OOM provides back pressure. Back pressure is much more reliable and responsive than, e.g., relying on magic constants for what kind of load you _think_ can be handled.

nnethercote · on Aug 20, 2016

> Firefox will all pretty much just crash if malloc() fails

It's not nearly as simple as that. A general approach we try to use is the following.

- Small allocations are infallible (i.e. abort on failure) because if a small allocation fails you're probably in a bad situation w.r.t. memory.

- Large allocations, especially those controlled by web content, are fallible.

The distinction between small and large isn't clear cut, but anything over 1 MiB or so might be considered large. You certainly don't want to abort if a 100 MiB allocation fails, and allocations of that size aren't unusual in a web browser.

wahern · on Aug 20, 2016

That approach may make sense on the desktop, but it doesn't make sense for network servers. On a network server allocations tend to be small. Your 10,001st request might fail not because of a huge allocation but because it just pushed you over the line.

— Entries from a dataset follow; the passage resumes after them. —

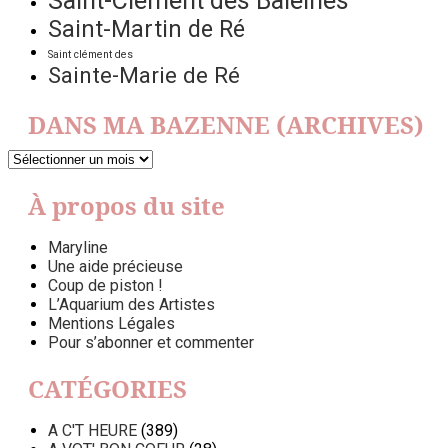
Saint-Clément des Baleines
Saint-Martin de Ré
Saint clément des
Sainte-Marie de Ré
DANS MA BAZENNE (ARCHIVES)
DANS
MA
BAZENNE
À propos du site
(ARCHIVES)
Maryline
Une aide précieuse
Coup de piston !
L’Aquarium des Artistes
Mentions Légales
Pour s’abonner et commenter
CATÉGORIES
A C'T HEURE
(389)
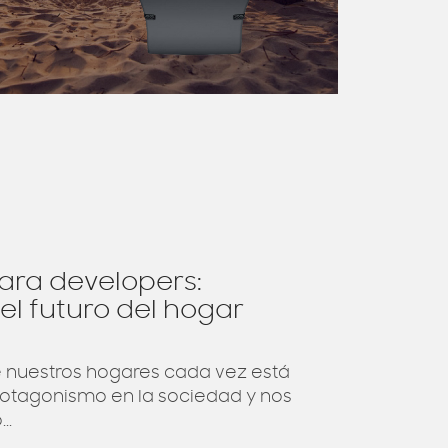
ara developers:
l futuro del hogar
 nuestros hogares cada vez está
otagonismo en la sociedad y nos
..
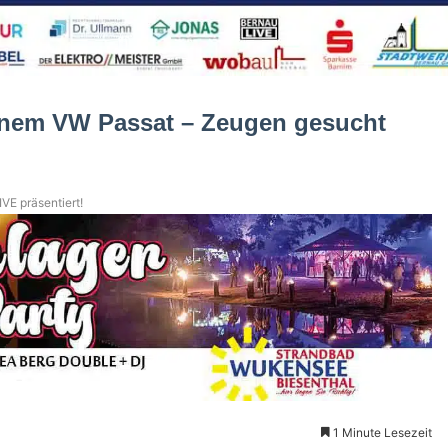
inem VW Passat – Zeugen gesucht
VE präsentiert!
1 Minute Lesezeit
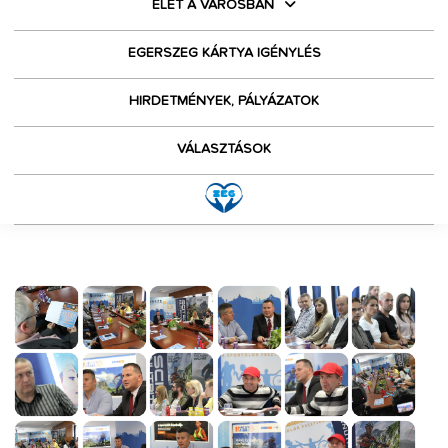
ÉLET A VÁROSBAN
EGERSZEG KÁRTYA IGÉNYLÉS
HIRDETMÉNYEK, PÁLYÁZATOK
VÁLASZTÁSOK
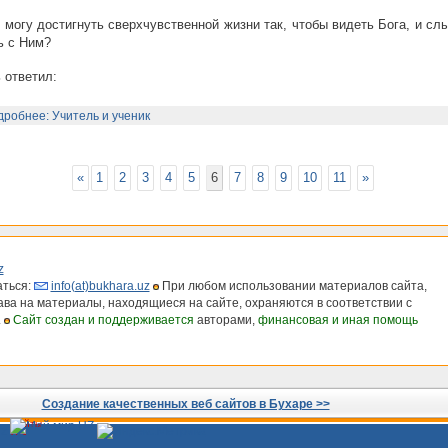
 могу достигнуть сверхчувственной жизни так, чтобы видеть Бога, и сл
ь с Ним?
 ответил:
робнее: Учитель и ученик
«
1
2
3
4
5
6
7
8
9
10
11
»
z
ться:
info(at)bukhara.uz
При любом использовании материалов сайта,
рава на материалы, находящиеся на сайте, охраняются в соответствии с
.
Сайт создан и поддерживается
авторами,
финансовая и иная помощь
Создание качественных веб сайтов в Бухаре >>
Сайты
Узбекистана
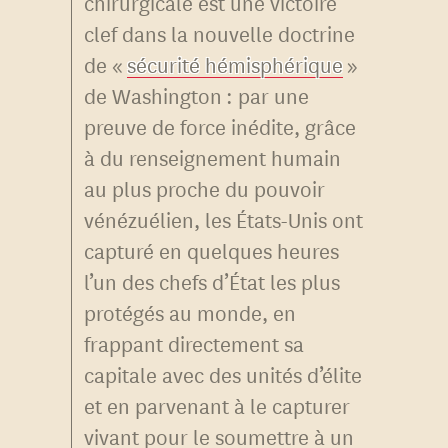
chirurgicale est une victoire
clef dans la nouvelle doctrine
de «
sécurité hémisphérique
»
de Washington : par une
preuve de force inédite, grâce
à du renseignement humain
au plus proche du pouvoir
vénézuélien, les États-Unis ont
capturé en quelques heures
l’un des chefs d’État les plus
protégés au monde, en
frappant directement sa
capitale avec des unités d’élite
et en parvenant à le capturer
vivant pour le soumettre à un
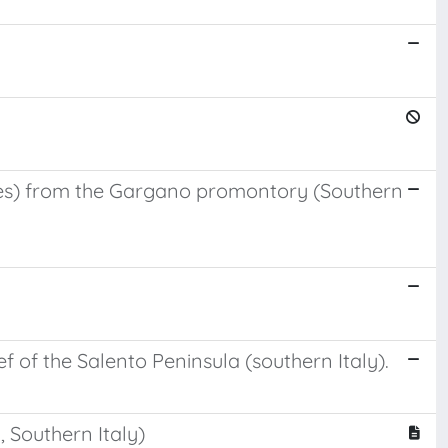
nges) from the Gargano promontory (Southern
 of the Salento Peninsula (southern Italy).
, Southern Italy)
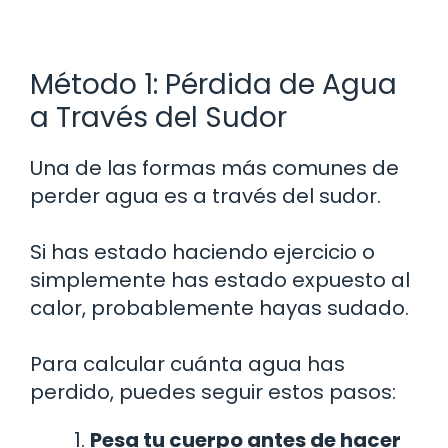
Método 1: Pérdida de Agua
a Través del Sudor
Una de las formas más comunes de
perder agua es a través del sudor.
Si has estado haciendo ejercicio o
simplemente has estado expuesto al
calor, probablemente hayas sudado.
Para calcular cuánta agua has
perdido, puedes seguir estos pasos:
Pesa tu cuerpo antes de hacer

Aborting all 10,000 requests provides really poor QoS. You can get away with that if you're Google, because 10,000 requests is still miniscule relative to your total load across "the cloud". For almost everybody else it will hit hard, and among other things makes you more susceptible to DoS.

pcwalton · on Aug 20, 2016

So, to be clear, you're implying that you shouldn't write network services in Python, Ruby, PHP, Go, Java in practice [1], Perl, C++ without exceptions, JavaScript, etc. etc.?

[1]: http://stackoverflow.com/questions/1692230/is-it-possible-to...